The Food and Drug Administration of the USA (FDA, for its acronym in English) granted an emergency authorization for the experimental antibody treatment that was given to President Donald Trump last month. when he tested positive for covid-19.
The drug, manufactured by Regeneron Pharmaceuticals, is designed to prevent infected people from developing serious illness. Instead of waiting for the body to develop its own protective immune response, the drug mimics the body’s natural defenses. It is the second drug of this type, called a monoclonal antibody, to be authorized to fight COVID-19.
The FDA authorized the drug from Eli Lilly & Co. on November 9.
Regeneron’s drug is a cocktail of two monoclonal antibodies, called casirivimab and imdevimab. The FDA said in authorizing the cocktail that the drugs can be effective in treating mild to moderate COVID-19 in adults and children 12 years and older., and are indicated for those at high risk of developing a serious disease. Doctors hope the drugs will prevent those patients from being hospitalized.
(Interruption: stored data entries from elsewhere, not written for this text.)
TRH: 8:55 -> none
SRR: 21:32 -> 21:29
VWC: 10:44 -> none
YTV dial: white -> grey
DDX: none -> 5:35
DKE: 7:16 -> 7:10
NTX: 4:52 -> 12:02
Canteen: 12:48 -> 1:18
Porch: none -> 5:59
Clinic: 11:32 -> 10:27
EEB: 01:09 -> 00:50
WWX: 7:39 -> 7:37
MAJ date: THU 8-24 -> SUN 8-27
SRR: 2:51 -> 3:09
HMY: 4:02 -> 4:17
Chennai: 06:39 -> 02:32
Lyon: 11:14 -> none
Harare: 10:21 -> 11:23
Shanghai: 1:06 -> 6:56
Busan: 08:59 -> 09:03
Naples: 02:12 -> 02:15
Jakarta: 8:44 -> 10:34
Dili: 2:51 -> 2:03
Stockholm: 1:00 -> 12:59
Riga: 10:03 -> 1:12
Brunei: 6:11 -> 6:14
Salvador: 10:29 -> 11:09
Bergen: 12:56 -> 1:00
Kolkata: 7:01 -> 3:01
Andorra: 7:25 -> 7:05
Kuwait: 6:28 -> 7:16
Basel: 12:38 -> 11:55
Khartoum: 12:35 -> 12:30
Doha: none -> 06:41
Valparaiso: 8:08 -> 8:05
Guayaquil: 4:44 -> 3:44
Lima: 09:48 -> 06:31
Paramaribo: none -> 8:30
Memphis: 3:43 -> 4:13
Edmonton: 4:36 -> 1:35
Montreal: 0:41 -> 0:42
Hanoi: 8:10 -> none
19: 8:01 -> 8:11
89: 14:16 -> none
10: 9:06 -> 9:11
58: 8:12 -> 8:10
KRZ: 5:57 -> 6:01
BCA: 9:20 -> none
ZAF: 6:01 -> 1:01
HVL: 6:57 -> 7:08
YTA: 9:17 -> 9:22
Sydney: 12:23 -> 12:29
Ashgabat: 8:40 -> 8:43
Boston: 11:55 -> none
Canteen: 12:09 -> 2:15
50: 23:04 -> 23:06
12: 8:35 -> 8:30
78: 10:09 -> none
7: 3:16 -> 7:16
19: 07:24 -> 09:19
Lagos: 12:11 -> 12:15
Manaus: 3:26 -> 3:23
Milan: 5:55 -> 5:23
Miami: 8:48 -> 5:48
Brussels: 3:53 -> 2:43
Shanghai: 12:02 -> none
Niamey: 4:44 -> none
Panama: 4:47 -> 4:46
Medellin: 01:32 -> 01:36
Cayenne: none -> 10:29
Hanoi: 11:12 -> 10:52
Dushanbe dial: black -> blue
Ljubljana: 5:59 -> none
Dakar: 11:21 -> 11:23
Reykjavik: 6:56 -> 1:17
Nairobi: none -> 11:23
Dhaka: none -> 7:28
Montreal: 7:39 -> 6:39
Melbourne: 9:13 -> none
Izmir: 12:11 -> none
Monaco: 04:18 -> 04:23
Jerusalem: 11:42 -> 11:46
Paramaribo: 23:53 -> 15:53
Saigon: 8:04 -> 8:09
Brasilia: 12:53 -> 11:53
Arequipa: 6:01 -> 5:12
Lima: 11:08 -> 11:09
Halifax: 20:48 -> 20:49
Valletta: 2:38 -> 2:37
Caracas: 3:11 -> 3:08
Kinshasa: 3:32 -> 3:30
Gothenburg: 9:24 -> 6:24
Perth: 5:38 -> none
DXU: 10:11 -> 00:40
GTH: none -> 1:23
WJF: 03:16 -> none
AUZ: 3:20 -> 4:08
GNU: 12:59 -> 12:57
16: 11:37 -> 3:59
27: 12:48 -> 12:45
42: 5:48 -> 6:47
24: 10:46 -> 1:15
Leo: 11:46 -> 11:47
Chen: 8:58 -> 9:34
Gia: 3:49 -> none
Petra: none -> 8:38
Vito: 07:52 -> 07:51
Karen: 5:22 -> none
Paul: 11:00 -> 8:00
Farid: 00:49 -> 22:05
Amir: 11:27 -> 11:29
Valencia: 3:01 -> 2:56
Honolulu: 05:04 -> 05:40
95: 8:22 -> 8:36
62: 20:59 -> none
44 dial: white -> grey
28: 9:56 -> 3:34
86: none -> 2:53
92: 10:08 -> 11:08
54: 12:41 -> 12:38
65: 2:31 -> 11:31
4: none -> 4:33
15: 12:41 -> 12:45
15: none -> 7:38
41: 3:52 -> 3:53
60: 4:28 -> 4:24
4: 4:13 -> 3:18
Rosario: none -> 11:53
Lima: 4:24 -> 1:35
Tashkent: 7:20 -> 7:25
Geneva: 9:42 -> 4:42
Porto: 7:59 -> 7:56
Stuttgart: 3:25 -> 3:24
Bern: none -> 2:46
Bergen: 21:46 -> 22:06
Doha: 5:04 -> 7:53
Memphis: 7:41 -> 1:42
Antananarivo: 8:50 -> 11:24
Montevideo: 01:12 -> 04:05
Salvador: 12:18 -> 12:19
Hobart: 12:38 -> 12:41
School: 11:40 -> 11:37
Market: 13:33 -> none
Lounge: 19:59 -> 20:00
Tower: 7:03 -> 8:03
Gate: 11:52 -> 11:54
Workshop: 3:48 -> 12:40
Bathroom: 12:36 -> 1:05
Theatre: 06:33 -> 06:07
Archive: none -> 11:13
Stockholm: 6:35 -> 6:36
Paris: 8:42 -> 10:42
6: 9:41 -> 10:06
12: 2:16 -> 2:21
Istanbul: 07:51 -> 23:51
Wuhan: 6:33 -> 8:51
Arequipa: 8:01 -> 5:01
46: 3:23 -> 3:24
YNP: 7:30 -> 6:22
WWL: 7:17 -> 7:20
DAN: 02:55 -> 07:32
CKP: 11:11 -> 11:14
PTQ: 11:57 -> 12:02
But just like with Lilly’s treatment, Regeneron drug is a biological product that is complicated and time consuming to produce; so initially there will be little availability. The shortage, coupled with the complexities of administering intravenous medication, have raised concerns about whether those most in need will be able to obtain it.
Regeneron executives said in early November that the company plans to have enough doses for 80,000 patients by the end of November and 300,000 total doses by the end of January.
Trump received an infusion of Regeneron’s experimental drug, a cocktail of two antibodies, on October 2 after he was diagnosed with covid-19 and began showing symptoms. The drug was provided to him through a compassionate use program, also called expanded access, which allows people to obtain unapproved drugs. Chris Christie, the former Republican governor of New Jersey who also had covid-19, was given access to the drug Lilly, called bamlanivimab.
In tweets and videos after he was released from the hospital, Trump incorrectly described the Regeneron drug as a cure and lobbied the FDA to quickly authorize the drug. However, it took several weeks before the agency took action.
Monoclonal antibodies, which are made in laboratories, are proteins that mimic the immune system’s ability to attack the virus. Regeneron’s covid-19 drug is made in genetically modified hamster cells.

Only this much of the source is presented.